As we create content and digitize images, oral histories, transcripts, etc. we need to adopt well-defined file naming conventions so that these electronic files can be quickly and unambiguously identified. To that end, here is a proposed standard:
Rules:
- Only use lower-case - since linux is case-sensitive, this will avoid problems.
- No spaces - the web cannot handle spaces in file names, so it's best not to use them in our file names. Periods, underscores, and hyphens are all good substitutes, but I propose we use a hyphen as our standard replacement for a space since it can be seen when underlined, as is the case with links. Since we've already adopted periods in the accession number, it makes sense to stick with that, but only for the accession number part of the name
- No punctuation - filenames shouldn't have punctuation other than a period or a hyphen. Characters like the following will cause problems with scripts and the operating system and must not be used: # / \ , $ % ^ & * ( ) @ ! ~ { } [ ] ` >.
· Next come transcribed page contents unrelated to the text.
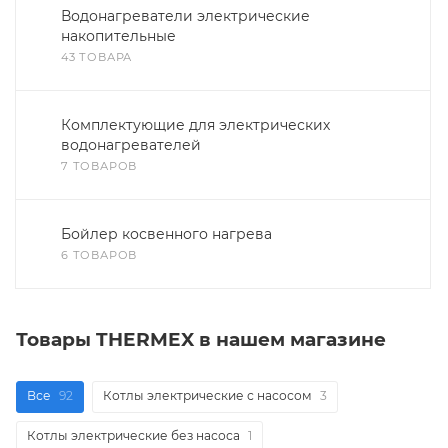
Водонагреватели электрические
накопительные
43 ТОВАРА
Комплектующие для электрических
водонагревателей
7 ТОВАРОВ
Бойлер косвенного нагрева
6 ТОВАРОВ
Товары THERMEX в нашем магазине
Все
92
Котлы электрические с насосом
3
Котлы электрические без насоса
1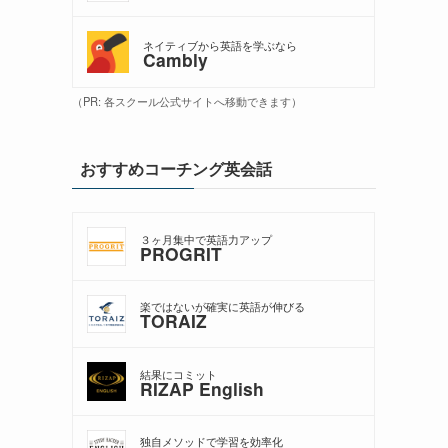
ネイティブから英語を学ぶなら
Cambly
（PR: 各スクール公式サイトへ移動できます）
おすすめコーチング英会話
３ヶ月集中で英語力アップ
PROGRIT
楽ではないが確実に英語が伸びる
TORAIZ
結果にコミット
RIZAP English
独自メソッドで学習を効率化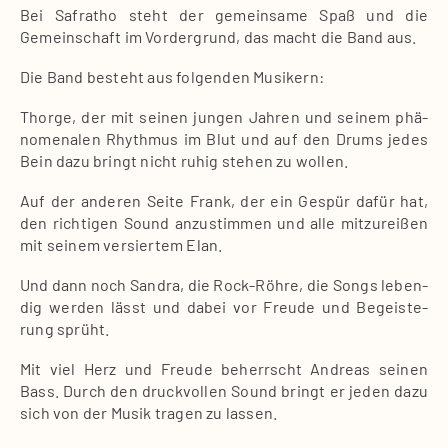
Bei Saf­ra­tho steht der gemein­sa­me Spaß und die
Gemein­schaft im Vor­der­grund, das macht die Band aus.
Die Band besteht aus fol­gen­den Musi­kern:
Thor­ge, der mit sei­nen jun­gen Jah­ren und sei­nem phä­
no­me­na­len Rhyth­mus im Blut und auf den Drums jedes
Bein dazu bringt nicht ruhig ste­hen zu wol­len.
Auf der ande­ren Sei­te Frank, der ein Gespür dafür hat,
den rich­ti­gen Sound anzu­stim­men und alle mit­zu­rei­ßen
mit sei­nem ver­sier­tem Elan.
Und dann noch San­dra, die Rock-Röh­re, die Songs leben­
dig wer­den lässt und dabei vor Freu­de und Begeis­te­
rung sprüht.
Mit viel Herz und Freu­de beherrscht Andre­as sei­nen
Bass. Durch den druck­vol­len Sound bringt er jeden dazu
sich von der Musik tra­gen zu las­sen.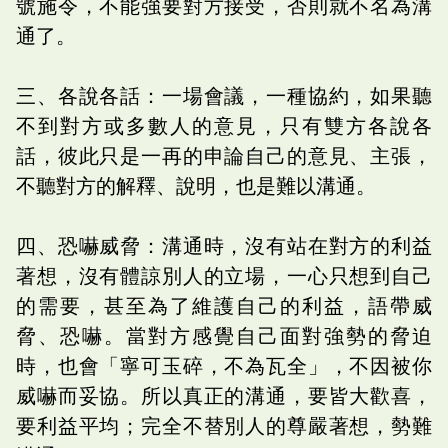
號施令，不能強要對方接受，否則就不名為溝
通了。
三、各說各話：一場會議，一種協約，如果聽
不到對方或多數人的意見，只有雙方各說各
話，彼此只是一再的申論自己的意見、主張，
不聽對方的解釋、說明，也是難以溝通。
四、恐嚇威脅：溝通時，沒有站在對方的利益
著想，沒有體諒別人的立場，一心只想到自己
的需要，甚至為了維護自己的利益，語帶威
脅、恐嚇。當對方感覺自己面對強勢的脅迫
時，也會「寧可玉碎，不為瓦全」，不因被你
威嚇而妥協。所以真正的溝通，要皆大歡喜，
要利益平均；完全不替別人的尊嚴著想，勢難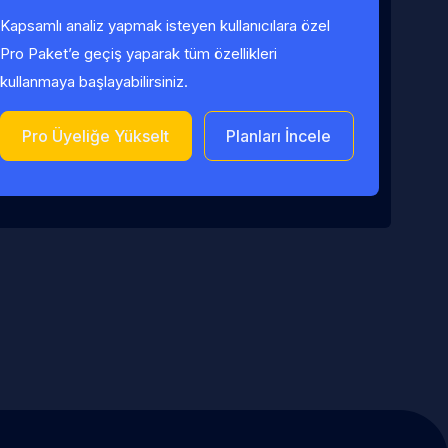
Kapsamlı analiz yapmak isteyen kullanıcılara özel
Pro Paket’e geçiş yaparak tüm özellikleri
kullanmaya başlayabilirsiniz.
Pro Üyeliğe Yükselt
Planları İncele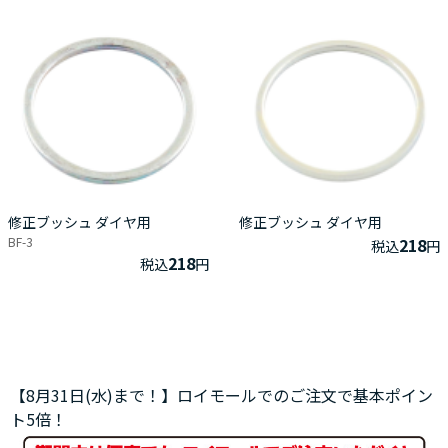
修正ブッシュ ダイヤ用
修正ブッシュ ダイヤ用
BF-3
218
税込
円
218
税込
円
【8月31日(水)まで！】ロイモールでのご注文で基本ポイン
ト5倍！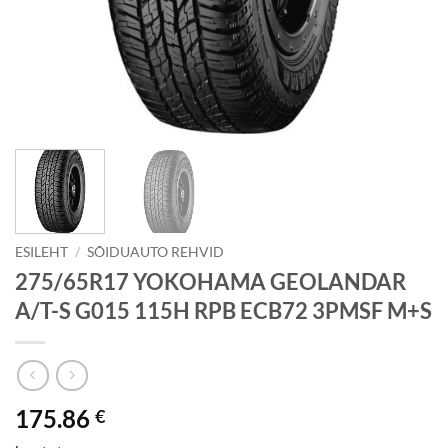
ESILEHT
/
SÕIDUAUTO REHVID
275/65R17 YOKOHAMA GEOLANDAR
A/T-S G015 115H RPB ECB72 3PMSF M+S
175.86
€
- Start with accession number - since this is our basic identifier it makes sense to start with it.
- General to specific - Refinements to further specify the file name should come at the end of the filename, so that we can still easily search and list related objects because they share the same starting accession number. By putting the most specific information at the end of the filename, the related files will sort together, and can be accessed easily with regular expressions
With these rules in mind, here are a few 'valid' file names:
The following names all share the same file name, but differ only in the file-type, which is fine:
2007.500.144-eartha.mp3
2007.500.144-eartha.wav
2007.500.144-eartha.odt
Notice that the name 'eartha' is there to help us see what it is. Without that, we'd have to remember what the number refers to, which would be difficult when you're looking at 1000 files.
Here are three more names which have refinements at the end to help resolve different versions:
2007.500.144-eartha-a.wav
2007.500.144-eartha-b.wav
2007.500.144-eartha-c.wav
The refinement specifier should contain information that helps identify the nature of the differences, for example, the following might be used to resolve between two different image resolutions:
2007.500.144-eartha-1600x1200.jpg
2007.500.144-eartha-640x480.jpg
We will develop standard conventions for these kind of differences as we evolve this naming spec.